In Venezuela, water is more expensive than gas right now. You can fill your tank with just .25 cents.
It's no secret that the current economic and social climate has been in shambles. Besides the thousands of murders caused by crime every year and the lack of basic grocery supplies—which causes people to wait line for hours outside supermarkets—the economy is a mess. It feels like something straight out of a science fiction movie. In the midst of this financial apocalypse, some of the businesses that are affected the most are restaurants. I spoke with three of the most renowned chefs in Caracas to find out how this crazy economy is impacting their establishments.
This tropical bistro is in Los Palos Grandes, an upper class neighborhood in Caracas. Chef Irina Pedroso has been running Amapola for five years, but two years ago, she began to have serious problems with supplying products for her menu. I stopped by the restaurant to get her thoughts on the current situation.
"We work with what we get," she explains. "In this hyperinflation era, meat and fish have to be substituted by other cuts or types of meat. I used to use tuna, but now I'm happy with sardines."
For the chefs at this restaurant, chicken has become one of the hardest proteins to source. "Sometimes we get fish because we're good friends with the supplier, who calls us every time he gets something," but she has to buy it whenever it's offered because the prices increase every week. "Salmon and tuna are now impossible to offer to my patrons."
When I ask if she gets frustrated from having to create new recipes with limited products, she responds, "Creativity isn't frustrating." She's willing to reinterpret her menu as many times as necessary. "What's frustrating is that is just too difficult for entrepreneurs to survive in this climate," she adds. "In any other country there's have a structure that motivates and helps them. Here, we don't have any of that. You have to worry about other things, you need a plan A, B, C and X. It's exhausting, stressful and grueling."
So what does she expect of the future? "We need to survive. Our jobs are to keep certain standards of quality. It's possible, but it takes a lot of effort."
Francisco Abenante is chef and owner of Casa Bistró and is lucky to have his own vegetable supply, which is sourced from his orchard. He grows almost everything that he serves to customers, but like all restaurants in Caracas, he's constantly uncertain about his meat supply. Abenante has been a chef for 20 years, and has even worked under legendary chef, Pierre Blanchard, but his heart is in Venezuela, which is why he goes through so much to remain as a restaurateur in his homeland.
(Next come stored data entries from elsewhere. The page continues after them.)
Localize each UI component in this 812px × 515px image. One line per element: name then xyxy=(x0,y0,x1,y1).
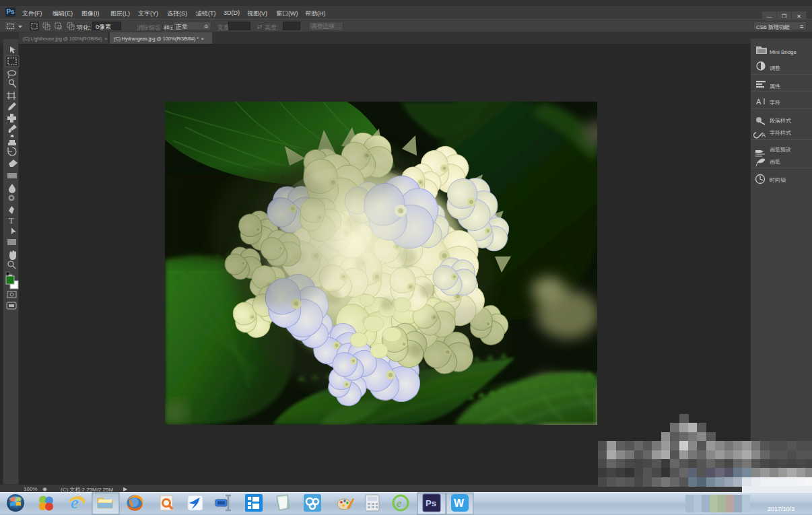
svg-text:W: W xyxy=(454,497,465,509)
svg-text:Ps: Ps xyxy=(426,498,436,508)
svg-text:e: e xyxy=(397,497,401,509)
svg-text:2017/10/3: 2017/10/3 xyxy=(768,506,794,512)
svg-text:e: e xyxy=(71,493,79,512)
svg-text:T: T xyxy=(9,216,14,226)
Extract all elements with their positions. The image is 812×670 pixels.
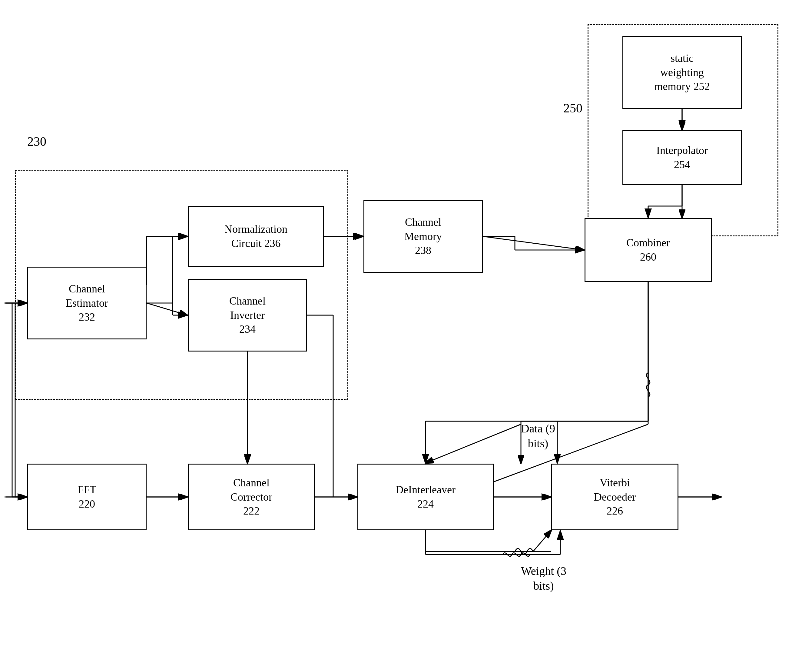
channel-memory-block: ChannelMemory238	[363, 200, 483, 273]
combiner-block: Combiner260	[584, 218, 712, 282]
label-230: 230	[27, 133, 46, 150]
fft-block: FFT220	[27, 464, 147, 530]
channel-inverter-block: ChannelInverter234	[188, 279, 307, 352]
channel-corrector-block: ChannelCorrector222	[188, 464, 315, 530]
data-bits-label: Data (9bits)	[521, 421, 555, 451]
svg-line-4	[483, 236, 584, 250]
weight-bits-label: Weight (3bits)	[521, 563, 566, 594]
svg-line-17	[425, 424, 521, 463]
channel-estimator-block: ChannelEstimator232	[27, 267, 147, 339]
label-250: 250	[563, 100, 582, 117]
svg-line-23	[533, 530, 551, 552]
diagram: 250 230 staticweightingmemory 252 Interp…	[0, 0, 812, 670]
deinterleaver-block: DeInterleaver224	[357, 464, 494, 530]
viterbi-decoder-block: ViterbiDecoeder226	[551, 464, 679, 530]
normalization-circuit-block: NormalizationCircuit 236	[188, 206, 324, 267]
static-weighting-memory-block: staticweightingmemory 252	[622, 36, 742, 109]
interpolator-block: Interpolator254	[622, 130, 742, 185]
Casa Bistro has been constant in its success since the day it opened in 2014, but Abenante is able to maintain this by gearing the menu towards tourists rather than locals.
"To watch a tourist eat a giant breakfast for 3 euros while that same meal would cost a Venezuelan 25 percent of his monthly salary is certainly not easy," Francisco tells me. "The economical hardships are very difficult and make our jobs a constant challenge. Sometimes I have to be creative about the ways to get flour since I need it for almost everything that I do, but I can't complain about it. I take every challenge as an opportunity. So if I can't find flour, I just make it myself."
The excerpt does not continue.